The end of your visit should take you back to the Visitor Center and you can visit the Gahndi Statue – donated by the India Council for Cultural Relations and The Embassy of India U.S.A. – in recognition of both men’s focus on searching for peace through nonviolence. 

MLK Civil Rights Walk of Fame

Next, stroll down the neighboring International Civil Rights Walk of Fame, created in 2004 to honor the participants of the Civil Rights Movement. The walk includes footsteps crafted from granite and bronze to memorialize those who sacrificed in the march toward equality. 

Other Civil Rights Locations 

Atlanta was one of the main centers for the Civil Rights Movement – which took place across the South in the 1950s and 1960s and there are many other sites to see. 

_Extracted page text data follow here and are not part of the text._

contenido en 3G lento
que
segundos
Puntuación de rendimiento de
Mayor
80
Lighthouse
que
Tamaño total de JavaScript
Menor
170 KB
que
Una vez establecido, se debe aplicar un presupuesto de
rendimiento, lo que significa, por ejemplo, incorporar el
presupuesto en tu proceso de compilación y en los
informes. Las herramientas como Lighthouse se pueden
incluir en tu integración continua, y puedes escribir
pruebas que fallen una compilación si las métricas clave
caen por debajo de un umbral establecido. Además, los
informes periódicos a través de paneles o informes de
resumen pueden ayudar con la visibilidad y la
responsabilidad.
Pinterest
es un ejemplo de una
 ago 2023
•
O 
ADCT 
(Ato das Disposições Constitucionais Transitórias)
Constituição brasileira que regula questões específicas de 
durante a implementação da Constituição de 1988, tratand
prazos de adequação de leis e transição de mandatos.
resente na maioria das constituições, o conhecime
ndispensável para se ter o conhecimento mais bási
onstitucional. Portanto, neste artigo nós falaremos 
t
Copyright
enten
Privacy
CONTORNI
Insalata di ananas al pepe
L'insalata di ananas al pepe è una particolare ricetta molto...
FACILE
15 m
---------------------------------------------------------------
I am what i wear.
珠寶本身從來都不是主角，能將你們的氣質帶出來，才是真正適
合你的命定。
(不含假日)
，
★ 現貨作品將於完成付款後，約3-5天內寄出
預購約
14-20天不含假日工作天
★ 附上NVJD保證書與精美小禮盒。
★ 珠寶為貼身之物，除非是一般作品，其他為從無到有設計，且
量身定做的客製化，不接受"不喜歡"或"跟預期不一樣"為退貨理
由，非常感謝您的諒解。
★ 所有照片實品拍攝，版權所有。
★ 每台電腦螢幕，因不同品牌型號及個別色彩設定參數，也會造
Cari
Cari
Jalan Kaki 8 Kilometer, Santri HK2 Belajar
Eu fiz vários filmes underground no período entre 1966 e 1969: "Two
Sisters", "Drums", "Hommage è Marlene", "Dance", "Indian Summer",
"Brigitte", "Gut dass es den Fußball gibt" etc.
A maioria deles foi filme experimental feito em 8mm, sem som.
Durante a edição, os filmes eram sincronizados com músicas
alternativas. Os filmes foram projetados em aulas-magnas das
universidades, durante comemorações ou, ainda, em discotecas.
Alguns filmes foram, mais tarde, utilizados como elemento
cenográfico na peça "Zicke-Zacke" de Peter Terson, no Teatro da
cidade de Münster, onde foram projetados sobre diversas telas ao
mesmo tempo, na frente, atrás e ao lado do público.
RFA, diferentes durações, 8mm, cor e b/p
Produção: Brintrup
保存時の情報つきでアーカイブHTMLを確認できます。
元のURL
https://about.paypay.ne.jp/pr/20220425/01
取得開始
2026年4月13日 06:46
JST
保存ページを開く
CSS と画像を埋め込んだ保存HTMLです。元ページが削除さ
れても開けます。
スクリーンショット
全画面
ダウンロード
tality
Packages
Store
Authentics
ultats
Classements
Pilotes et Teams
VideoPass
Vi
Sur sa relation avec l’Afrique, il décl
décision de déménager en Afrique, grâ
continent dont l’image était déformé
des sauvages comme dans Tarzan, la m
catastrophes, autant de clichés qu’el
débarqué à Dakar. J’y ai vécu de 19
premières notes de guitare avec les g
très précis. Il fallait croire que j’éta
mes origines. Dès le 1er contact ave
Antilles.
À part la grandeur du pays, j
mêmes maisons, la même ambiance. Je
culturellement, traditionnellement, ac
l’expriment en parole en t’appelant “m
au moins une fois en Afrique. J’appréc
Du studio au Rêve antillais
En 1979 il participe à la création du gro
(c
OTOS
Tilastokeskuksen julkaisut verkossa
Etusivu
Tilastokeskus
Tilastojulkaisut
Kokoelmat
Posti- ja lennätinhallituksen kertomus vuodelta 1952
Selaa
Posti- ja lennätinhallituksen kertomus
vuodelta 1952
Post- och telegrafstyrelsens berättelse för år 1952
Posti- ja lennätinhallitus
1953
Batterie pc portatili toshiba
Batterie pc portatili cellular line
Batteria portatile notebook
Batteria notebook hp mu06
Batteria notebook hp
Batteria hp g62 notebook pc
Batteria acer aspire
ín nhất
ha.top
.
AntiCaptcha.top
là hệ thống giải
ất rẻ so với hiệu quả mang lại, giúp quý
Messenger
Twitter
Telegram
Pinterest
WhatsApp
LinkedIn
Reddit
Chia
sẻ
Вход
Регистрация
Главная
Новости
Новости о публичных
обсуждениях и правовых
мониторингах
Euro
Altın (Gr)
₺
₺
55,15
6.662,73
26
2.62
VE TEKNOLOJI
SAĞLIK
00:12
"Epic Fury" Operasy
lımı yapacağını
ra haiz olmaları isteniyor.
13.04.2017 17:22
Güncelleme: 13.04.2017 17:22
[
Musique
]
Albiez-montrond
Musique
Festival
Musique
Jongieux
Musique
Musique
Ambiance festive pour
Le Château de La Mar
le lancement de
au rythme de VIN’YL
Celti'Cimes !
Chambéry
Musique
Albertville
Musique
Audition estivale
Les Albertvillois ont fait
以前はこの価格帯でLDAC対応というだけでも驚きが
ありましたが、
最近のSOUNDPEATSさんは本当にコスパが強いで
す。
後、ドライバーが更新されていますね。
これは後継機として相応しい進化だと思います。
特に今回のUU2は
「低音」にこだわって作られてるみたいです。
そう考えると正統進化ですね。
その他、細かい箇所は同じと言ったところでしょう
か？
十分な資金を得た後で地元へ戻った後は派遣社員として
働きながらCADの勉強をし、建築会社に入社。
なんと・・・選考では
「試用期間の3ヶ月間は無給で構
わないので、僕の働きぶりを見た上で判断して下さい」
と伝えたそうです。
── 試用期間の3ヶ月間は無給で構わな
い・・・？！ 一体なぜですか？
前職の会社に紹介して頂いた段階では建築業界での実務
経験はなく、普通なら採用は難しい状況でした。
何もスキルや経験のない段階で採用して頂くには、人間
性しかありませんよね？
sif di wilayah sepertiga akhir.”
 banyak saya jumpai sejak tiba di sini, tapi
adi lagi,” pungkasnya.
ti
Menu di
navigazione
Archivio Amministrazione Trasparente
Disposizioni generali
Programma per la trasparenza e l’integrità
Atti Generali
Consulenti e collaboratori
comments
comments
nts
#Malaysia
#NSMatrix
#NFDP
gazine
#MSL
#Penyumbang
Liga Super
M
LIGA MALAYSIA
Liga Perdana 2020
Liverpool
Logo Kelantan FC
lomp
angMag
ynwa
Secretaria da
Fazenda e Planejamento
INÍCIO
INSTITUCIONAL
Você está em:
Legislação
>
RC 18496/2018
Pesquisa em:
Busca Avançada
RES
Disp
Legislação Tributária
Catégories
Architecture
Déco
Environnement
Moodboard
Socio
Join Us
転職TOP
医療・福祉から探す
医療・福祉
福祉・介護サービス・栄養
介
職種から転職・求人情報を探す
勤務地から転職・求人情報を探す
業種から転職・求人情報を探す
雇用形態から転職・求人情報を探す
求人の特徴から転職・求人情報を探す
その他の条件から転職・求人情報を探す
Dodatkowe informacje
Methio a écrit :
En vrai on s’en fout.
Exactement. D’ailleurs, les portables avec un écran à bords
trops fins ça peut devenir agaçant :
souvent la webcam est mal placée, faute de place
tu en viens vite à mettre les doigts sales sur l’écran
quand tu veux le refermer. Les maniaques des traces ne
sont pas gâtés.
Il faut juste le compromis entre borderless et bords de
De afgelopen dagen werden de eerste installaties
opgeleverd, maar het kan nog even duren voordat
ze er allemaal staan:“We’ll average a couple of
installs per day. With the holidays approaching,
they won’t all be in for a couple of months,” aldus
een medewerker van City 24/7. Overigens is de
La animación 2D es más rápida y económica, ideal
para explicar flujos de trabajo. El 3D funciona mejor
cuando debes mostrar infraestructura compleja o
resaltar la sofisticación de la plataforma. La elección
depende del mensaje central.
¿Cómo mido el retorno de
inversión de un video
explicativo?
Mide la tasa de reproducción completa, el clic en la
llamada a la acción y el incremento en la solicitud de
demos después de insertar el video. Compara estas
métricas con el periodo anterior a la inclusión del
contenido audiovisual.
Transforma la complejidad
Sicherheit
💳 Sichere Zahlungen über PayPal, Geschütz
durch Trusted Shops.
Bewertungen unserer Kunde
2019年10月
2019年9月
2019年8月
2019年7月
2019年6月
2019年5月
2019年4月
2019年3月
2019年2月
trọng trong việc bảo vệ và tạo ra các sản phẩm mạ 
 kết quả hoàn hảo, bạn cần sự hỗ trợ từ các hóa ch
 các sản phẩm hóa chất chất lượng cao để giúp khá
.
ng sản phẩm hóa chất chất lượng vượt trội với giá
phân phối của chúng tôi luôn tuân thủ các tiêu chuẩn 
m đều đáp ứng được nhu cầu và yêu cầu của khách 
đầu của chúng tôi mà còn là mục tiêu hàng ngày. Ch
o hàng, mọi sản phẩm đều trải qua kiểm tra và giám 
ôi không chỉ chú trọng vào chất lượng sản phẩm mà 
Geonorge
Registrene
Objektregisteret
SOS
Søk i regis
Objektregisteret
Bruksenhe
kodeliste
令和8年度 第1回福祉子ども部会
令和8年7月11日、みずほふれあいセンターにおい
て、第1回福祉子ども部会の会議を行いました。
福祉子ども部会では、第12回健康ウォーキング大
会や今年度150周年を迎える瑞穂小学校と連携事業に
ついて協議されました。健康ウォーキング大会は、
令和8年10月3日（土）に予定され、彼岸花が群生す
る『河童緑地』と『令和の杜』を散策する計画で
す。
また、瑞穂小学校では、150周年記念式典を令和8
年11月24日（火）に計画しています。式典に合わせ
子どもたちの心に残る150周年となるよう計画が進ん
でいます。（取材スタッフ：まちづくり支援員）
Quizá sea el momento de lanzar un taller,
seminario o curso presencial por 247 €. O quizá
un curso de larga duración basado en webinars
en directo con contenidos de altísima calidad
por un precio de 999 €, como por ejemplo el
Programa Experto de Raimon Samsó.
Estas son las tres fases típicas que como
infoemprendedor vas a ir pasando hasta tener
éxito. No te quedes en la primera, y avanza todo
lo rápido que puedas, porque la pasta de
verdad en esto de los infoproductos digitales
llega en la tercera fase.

Be sure to check out the National Center for Civil and Human Rights, a relatively new center in Downtown Atlanta that focuses on the U.S. Civil Rights Movement. The APEX Museum on Auburn Avenue is devoted to African-American history and the contributions of African-Americans in Georgia. 

The Elbert P. Tuttle U.S. Court of Appeals in Downtown is the seat of the 5th Circuit Court of Appeals and the judges in here decided the crucial Brown V. Board of Education case that desegregated public schools. And the Jimmy Carter Presidential Library and Museum, which is close to the MLK area, features a great MLK exhibit of photographs.  

Civil Rights Tour

If you want an up-close and personal tour, check out the Civil Rights Tour, operated by Tom Houck, a local legend. He worked with the NAACP and the Southern Christian Leadership Conference across the South and participated in numerous demonstrations for the Civil Rights Movement. He was an aide to MLK until his assassination and has been involved in local media, politics and justice causes ever since. Mr. Houck, by the way, is white. His tour is booked months in advance so plan accordingly. 

The Tour starts at the King Center and traces the Civil Rights Movement through the city – with narration by Mr. Houck but also by Civil Rights cons Andrew Young, John Lewis and Julian Bond who talk about both the Movement and the evolution of Atlanta. This is the only tour that takes you to the site of the famous Atlanta Student Movement Rush Memorial Church, to the graves at South-View Cemetery of King Sr. and John Wesley Dobbs. 

Many other Southern cities have wonderful exhibits and museums to the Civil Rights Movement, such as Selma, Birmingham and Montgomery in Alabama and Memphis in Tennessee.